As contas do Governo Central registraram superávit primário de R$ 10,8 bilhões em julho, segundo dados divulgados nesta quinta-feira (27) pelo Tesouro Nacional. O resultado, que desconsidera os gastos com juros da dívida pública, foi o melhor para o mês desde 2022.

O Governo Central reúne Tesouro Nacional, Previdência Social e Banco Central. Em julho de 2025, as contas haviam registrado déficit primário de R$ 59,1 bilhões.

O resultado de julho superou a expectativa das instituições financeiras.
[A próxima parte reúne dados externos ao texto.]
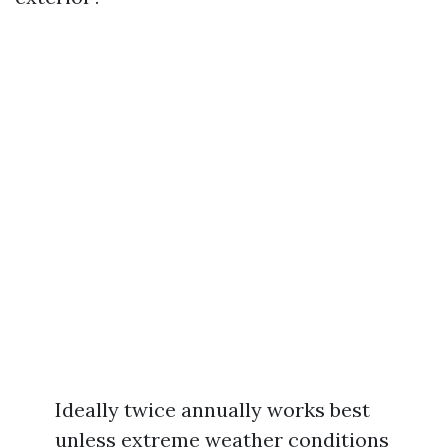
Ideally twice annually works best
unless extreme weather conditions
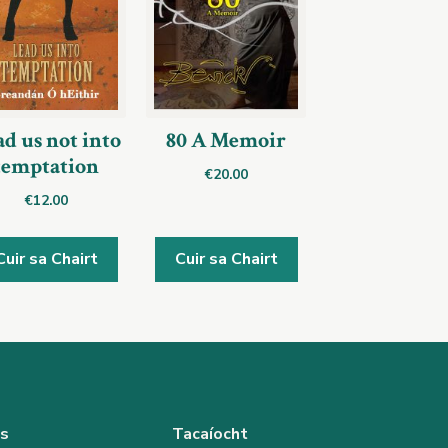
d us not into
80 A Memoir
temptation
€
20.00
€
12.00
Cuir sa Chairt
Cuir sa Chairt
as
Tacaíocht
Segundo a pesquisa Prisma Fiscal, divulgada todo mês pelo Ministério da Fazenda, os analistas de mercado estimavam déficit primário de R$ 5,5 bilhões no mês passado.

Tradicionalmente, julho é um mês mais favorável para as contas públicas por causa do pagamento trimestral do Imposto de Renda por instituições financeiras.

Apesar do resultado positivo no mês, o acumulado de 2026 ainda é negativo: déficit de R$ 81,3 bilhões, alta de 15,6% em valores nominais e de 12,4% descontada a inflação. Em 12 meses, o rombo chega a R$ 71,6 bilhões, equivalente a 0,55% do Produto Interno Bruto (PIB).

O desempenho de julho foi formado por:

Tesouro Nacional: superávit de R$ 33,3 bilhões;

Previdência Social: déficit de R$ 22,2 bilhões;

Banco Central: déficit de R$ 302 milhões.

No acumulado do ano, o Tesouro registra superávit de R$ 177,7 bilhões, a Previdência acumula déficit de R$ 258,4 bilhões, e o Banco Central, déficit de R$ 627 milhões.

A receita líquida do Governo Central somou R$ 226,3 bilhões em julho, alta real (acima da inflação) de 7,7% sobre o mesmo mês de 2025. As despesas totais ficaram em R$ 215,5 bilhões, queda real de 20,7% na mesma comparação.

Segundo o Tesouro, entre os fatores que contribuíram para o aumento das receitas estão:

Maior arrecadação do Imposto de Renda;

Crescimento da receita previdenciária, por causa do emprego formal recorde;

Aumento das receitas com exploração de recursos naturais, por causa da alta do petróleo após a guerra no Oriente Médio.